Could you transcribe exactly the lines below, from the line with "Development" through the line with "Return & Refund", and nothing else, leaving out the pictures?

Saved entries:
'''
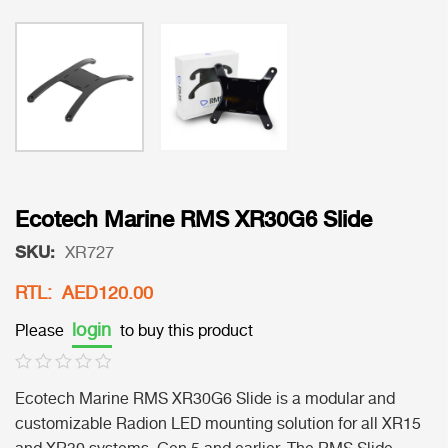
Ecotech Marine RMS XR30G6 Slide
SKU:
XR727
RTL: AED120.00
login
Please
to buy this product
Ecotech Marine RMS XR30G6 Slide is a modular and
customizable Radion LED mounting solution for all XR15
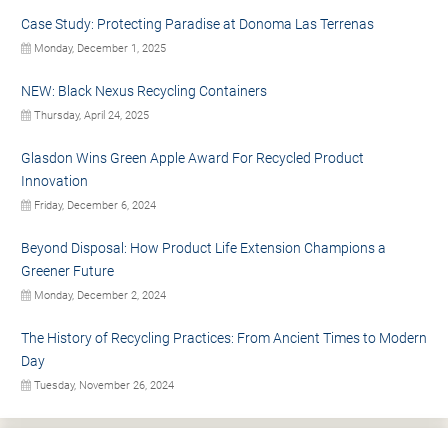
Case Study: Protecting Paradise at Donoma Las Terrenas
Monday, December 1, 2025
NEW: Black Nexus Recycling Containers
Thursday, April 24, 2025
Glasdon Wins Green Apple Award For Recycled Product
Innovation
Friday, December 6, 2024
Beyond Disposal: How Product Life Extension Champions a
Greener Future
Monday, December 2, 2024
The History of Recycling Practices: From Ancient Times to Modern
Day
Tuesday, November 26, 2024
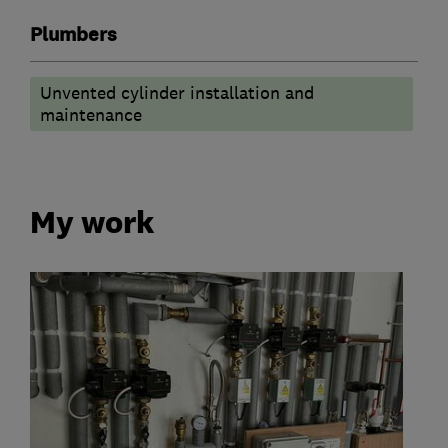
Plumbers
Unvented cylinder installation and
maintenance
My work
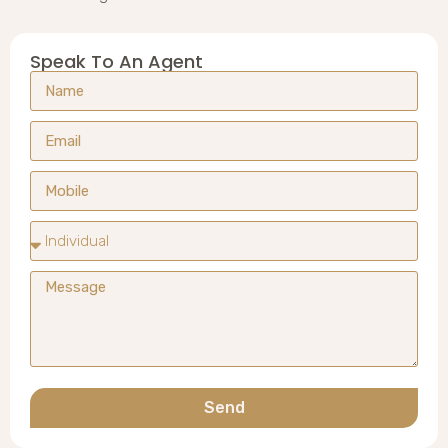
Speak To An Agent
Send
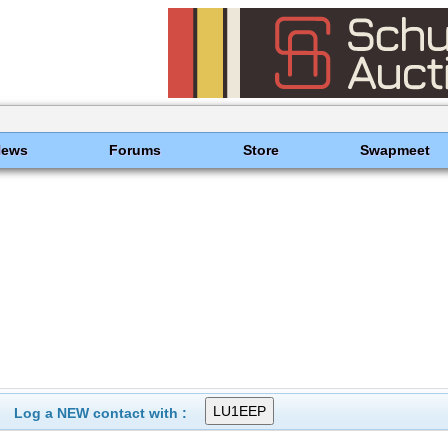
News
Forums
Store
Swapmeet
Log a NEW contact with :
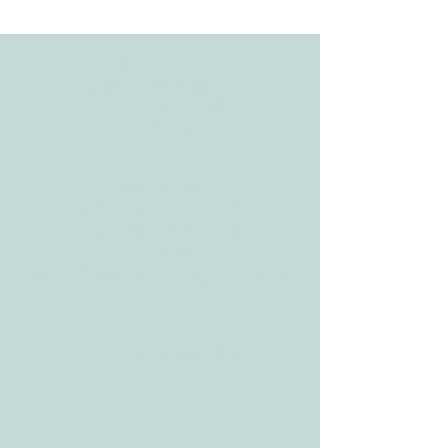
Development
ADDRESS
3610 Williams Dr.
Georgetown, TX
78628
CONTACT
Tele:
512-256-7627
Fax:
512-375-3291
E-mail:
info@allcaretherapygt.com
HOURS
Mon-Fri: 8 am-6pm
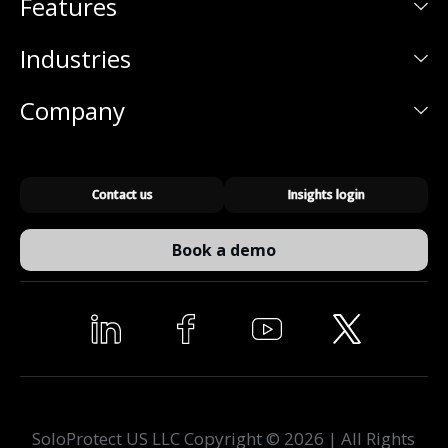
Features
Industries
Company
Contact us
Insights login
Book a demo
SoloProtect US LLC Copyright © 2026 | All Rights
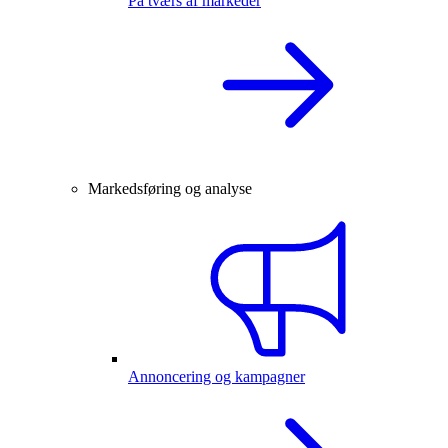
På tværs af markeder
Markedsføring og analyse
Annoncering og kampagner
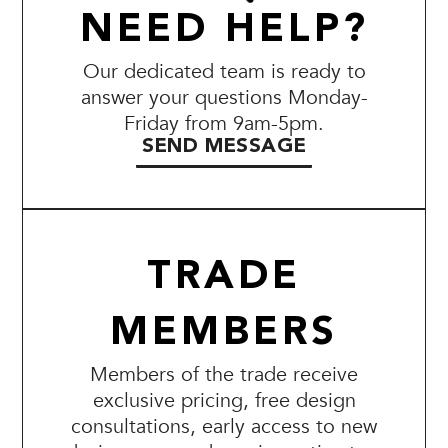
NEED HELP?
Our dedicated team is ready to
answer your questions Monday-
Friday from 9am-5pm.
SEND MESSAGE
TRADE
MEMBERS
Members of the trade receive
exclusive pricing, free design
consultations, early access to new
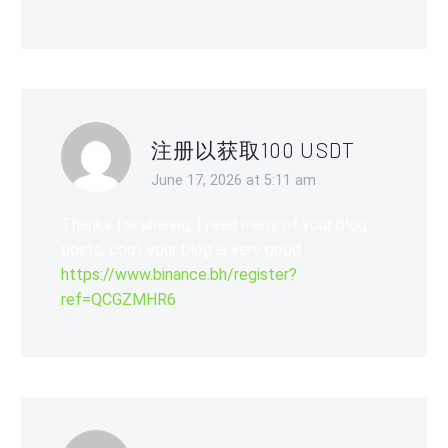
注册以获取100 USDT
June 17, 2026 at 5:11 am
Thanks for sharing. I read many of your blog
posts, cool, your blog is very good.
https://www.binance.bh/register?
ref=QCGZMHR6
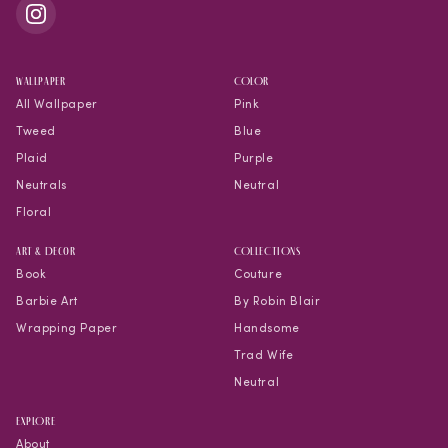
WALLPAPER
COLOR
All Wallpaper
Pink
Tweed
Blue
Plaid
Purple
Neutrals
Neutral
Floral
Art & Decor
COLLECTIONS
Book
Couture
Barbie Art
By Robin Blair
Wrapping Paper
Handsome
Trad Wife
Neutral
EXPLORE
About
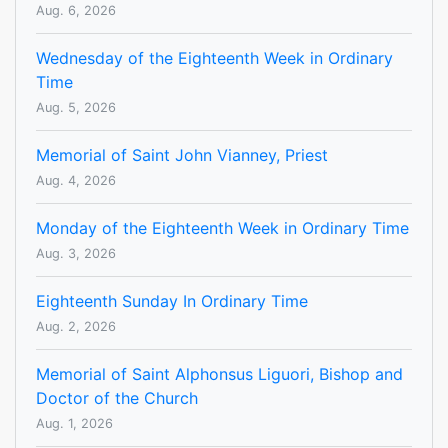
Aug. 6, 2026
Wednesday of the Eighteenth Week in Ordinary
Time
Aug. 5, 2026
Memorial of Saint John Vianney, Priest
Aug. 4, 2026
Monday of the Eighteenth Week in Ordinary Time
Aug. 3, 2026
Eighteenth Sunday In Ordinary Time
Aug. 2, 2026
Memorial of Saint Alphonsus Liguori, Bishop and
Doctor of the Church
Aug. 1, 2026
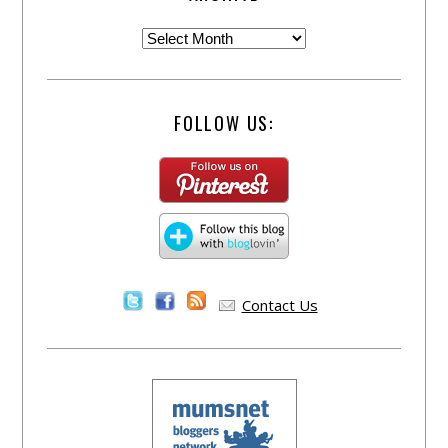
FOLLOW US:
Contact Us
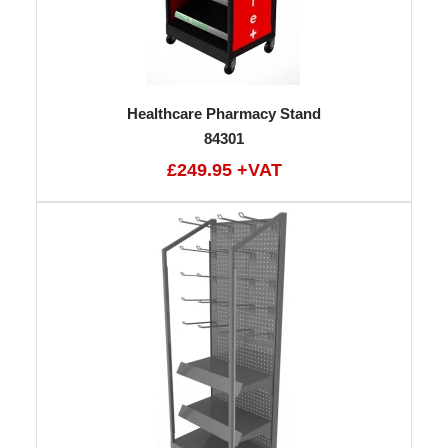
Healthcare Pharmacy Stand
84301
£249.95 +VAT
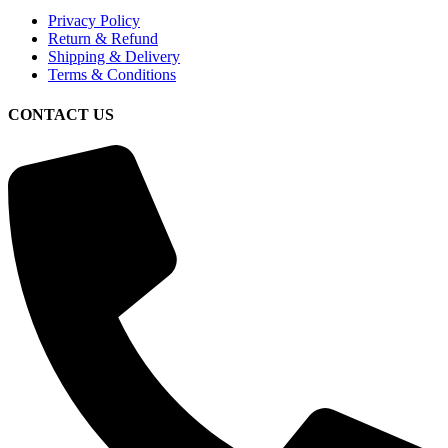
Privacy Policy
Return & Refund
Shipping & Delivery
Terms & Conditions
CONTACT US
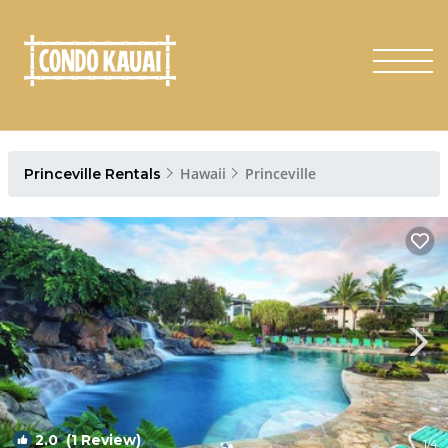
Hawaii
Princeville
Princeville Rentals
2.0
(1 Review)
1
/4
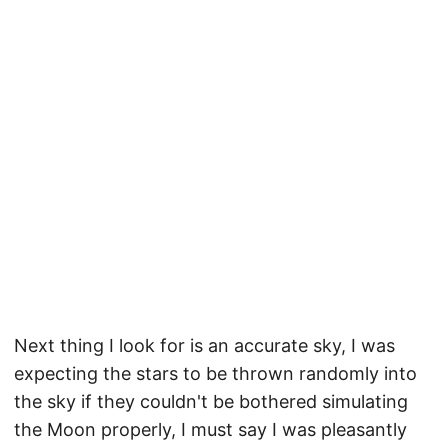
Next thing I look for is an accurate sky, I was
expecting the stars to be thrown randomly into
the sky if they couldn't be bothered simulating
the Moon properly, I must say I was pleasantly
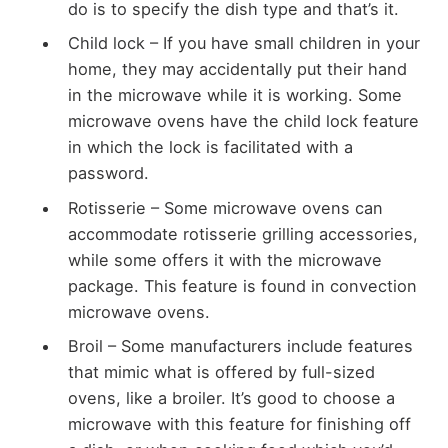
do is to specify the dish type and that’s it.
Child lock – If you have small children in your
home, they may accidentally put their hand
in the microwave while it is working. Some
microwave ovens have the child lock feature
in which the lock is facilitated with a
password.
Rotisserie – Some microwave ovens can
accommodate rotisserie grilling accessories,
while some offers it with the microwave
package. This feature is found in convection
microwave ovens.
Broil – Some manufacturers include features
that mimic what is offered by full-sized
ovens, like a broiler. It’s good to choose a
microwave with this feature for finishing off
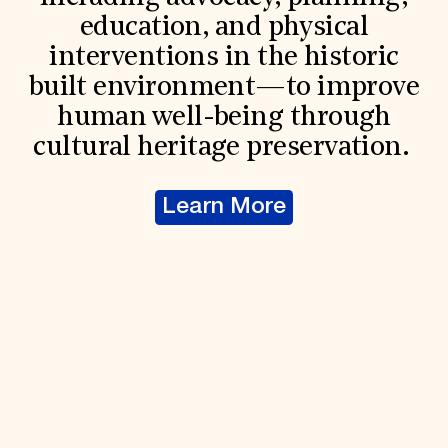
education, and physical
interventions in the historic
built environment—to improve
human well-being through
cultural heritage preservation.
Learn More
'''
> _OUTPUT OF THE EXERCISE_:
Development
ADDRESS
3610 Williams Dr.
Georgetown, TX
78628
CONTACT
Tele:
512-256-7627
Fax:
512-375-3291
E-mail:
info@allcaretherapygt.com
HOURS
Mon-Fri: 8 am-6pm
Features
Industries
Company
Contact us
Insights login
Book a demo
SoloProtect US LLC Copyright © 2026 | All Rights
På tværs af markeder
Markedsføring og analyse
Annoncering og kampagner
NEED HELP?
Our dedicated team is ready to
answer your questions Monday-
Friday from 9am-5pm.
SEND MESSAGE
TRADE
MEMBERS
Members of the trade receive
exclusive pricing, free design
consultations, early access to new
注册以获取100 USDT
June 17, 2026 at 5:11 am
Thanks for sharing. I read many of your blog
posts, cool, your blog is very good.
https://www.binance.bh/register?
ref=QCGZMHR6
WALLPAPER
COLOR
All Wallpaper
Pink
Tweed
Blue
Plaid
Purple
Neutrals
Neutral
Floral
Art & Decor
COLLECTIONS
Book
Couture
Barbie Art
By Robin Blair
Wrapping Paper
Handsome
Trad Wife
Neutral
EXPLORE
About
Aug. 6, 2026
Wednesday of the Eighteenth Week in Ordinary
Time
Aug. 5, 2026
Memorial of Saint John Vianney, Priest
Aug. 4, 2026
Monday of the Eighteenth Week in Ordinary Time
Aug. 3, 2026
Eighteenth Sunday In Ordinary Time
Aug. 2, 2026
Memorial of Saint Alphonsus Liguori, Bishop and
Doctor of the Church
Aug. 1, 2026
FOLLOW US:
Contact Us
Healthcare Pharmacy Stand
84301
£249.95 +VAT
Privacy Policy
Return & Refund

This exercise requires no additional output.